[[ Supplied entries open ]]

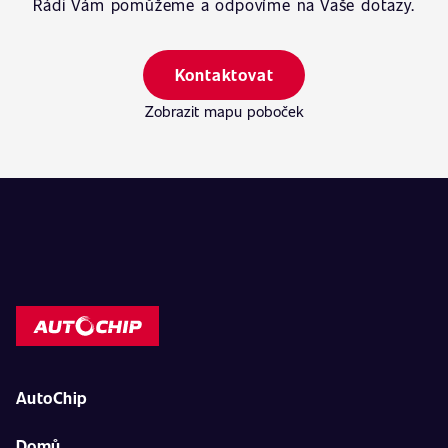
Rádi Vám pomůžeme a odpovíme na Vaše dotazy.
Kontaktovat
Zobrazit mapu poboček
AutoChip
Domů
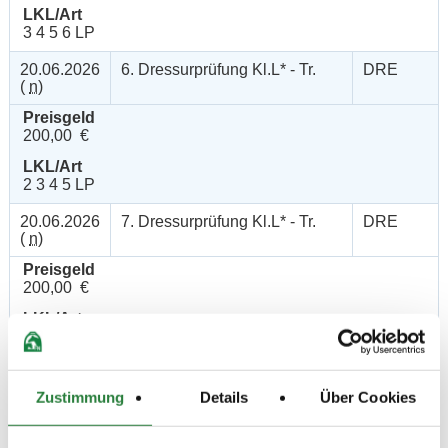
LKL/Art
3 4 5 6 LP
20.06.2026
6. Dressurprüfung Kl.L* - Tr.
DRE
(
n
)
Preisgeld
200,00 €
LKL/Art
2 3 4 5 LP
20.06.2026
7. Dressurprüfung Kl.L* - Tr.
DRE
(
n
)
Preisgeld
200,00 €
LKL/Art
2 3 4 5 LP
21.06.2026
8. Dressurprüfung Kl.E
DRE
(
n
)
Zustimmung
Details
Über Cookies
Preisgeld
100,00 €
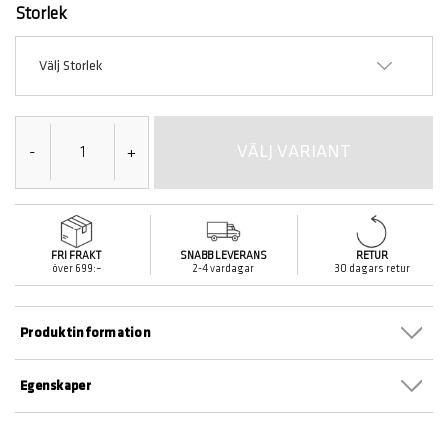
Storlek
Välj Storlek
VÄLJ VARIANT
-
+
FRI FRAKT
SNABB LEVERANS
RETUR
över 699:–
2-4 vardagar
30 dagars retur
Produktinformation
Egenskaper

[[ Supplied entries closed ]]

§ Prompt
Filter the records above and copy every line that contains the word "Dressurprüfung".

§ Exercise output
6. Dressurprüfung Kl.L* - Tr.
7. Dressurprüfung Kl.L* - Tr.
8. Dressurprüfung Kl.E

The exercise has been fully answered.